Die No Hate Speech Kampagne Deutschland begrüßt, dass das Thema Hass im Netz ernst genommen wird – auch juristisch. Das am 1. Oktober 2017 in Kraft tretende Netzwerkdurchsetzungsgesetz (NetzDG) räumt den Betroffenen ein Recht auf Auskunft ein: Sie können die Identität ihrer Angreifer*innen – mit richterlicher Anordnung – erfahren und diese juristisch belangen.

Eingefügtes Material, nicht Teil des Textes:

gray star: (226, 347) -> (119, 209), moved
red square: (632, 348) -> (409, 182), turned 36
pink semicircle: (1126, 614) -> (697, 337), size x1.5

Soziale Netzwerke, die Gewinne erwirtschaften, haben bislang häufig die Aussage darüber verweigert, wie sie mit Beschwerden umgehen. Wir halten es daher für sinnvoll, dass sie darüber nun halbjährlich Berichte erstellen und auf der eigenen Homepage veröffentlichen müssen. Zudem hatte der Staat bisher keine*n Ansprechpartner*in bei laufenden Gerichtsverfahren. Wir begrüßen deshalb, dass die Anbieter durch das NetzDG dazu verpflichtet werden, eine*n „Zustellungsbevollmächtigte*n“ in Deutschland zu benennen.

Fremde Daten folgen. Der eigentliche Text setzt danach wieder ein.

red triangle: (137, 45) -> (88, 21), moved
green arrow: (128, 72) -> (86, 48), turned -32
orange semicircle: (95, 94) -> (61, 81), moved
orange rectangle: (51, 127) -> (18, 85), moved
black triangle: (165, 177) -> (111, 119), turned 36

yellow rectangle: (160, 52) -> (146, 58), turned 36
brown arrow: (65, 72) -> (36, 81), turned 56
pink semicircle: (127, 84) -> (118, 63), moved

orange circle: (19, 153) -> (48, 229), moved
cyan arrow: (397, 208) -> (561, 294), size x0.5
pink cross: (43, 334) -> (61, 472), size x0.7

Anders als das Telemediengesetz sieht das NetzDG Strafen bis zu fünf Millionen Euro vor, wenn die Betreiber offensichtlich strafbare Inhalte nicht oder nicht richtig, vollständig oder rechtzeitig löschen. Gleichzeitig legt das Gesetz eine Frist von 24 Stunden fest, um „offensichtlich strafbare Inhalte“ zu löschen – einen längeren Zeitraum kann das Unternehmen vereinbaren. Ob ein gemeldeter Inhalt „offensichtlich strafbar“ ist, sollen die Dienstanbieter laut NetzDG jedoch selbst entscheiden („regulierte Selbstregulierung“).Die Personen, die über Beschwerden entscheiden, müssen keine Juristen sein, sondern lediglich halbjährlich geschult werden. Gerade bei einer Beleidigung, dem häufigsten Online-Straftatbestand, ergibt sich jedoch oft erst aus dem Kontext, ob es sich um eine strafbare Äußerung handelt. Sachbearbeiter*innen ohne juristischen Hintergrund können nicht rechtlich einwandfrei beurteilen, was „offensichtlich strafbare Inhalte“ sind.

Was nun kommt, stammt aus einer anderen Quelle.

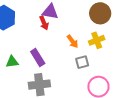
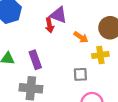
orange arrow: (72, 41) -> (81, 37), moved, turned -32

Zudem ist zu befürchten, dass die Unternehmen vermehrt Algorithmen einsetzen, die über Inhalte entscheiden – so können auch Strategien gegen Hate Speech dem Löschen zum Opfer fallen. Wir sehen die Gefahr, dass so auch nicht strafbare Inhalte gesperrt werden. Das Gesetz sieht zudem keine Sanktionen gegen ein „Overblocking“ des Unternehmens oder ein Widerspruchsrecht für Nutzer*innen vor, mit dem sie sich gegen eine ungerechtfertigte Löschung ihrer Inhalte wehren können. Daher befürchten wir, dass die Meinungsfreiheit in Deutschland aufgrund des NetzDG eingeschränkt werden könnte.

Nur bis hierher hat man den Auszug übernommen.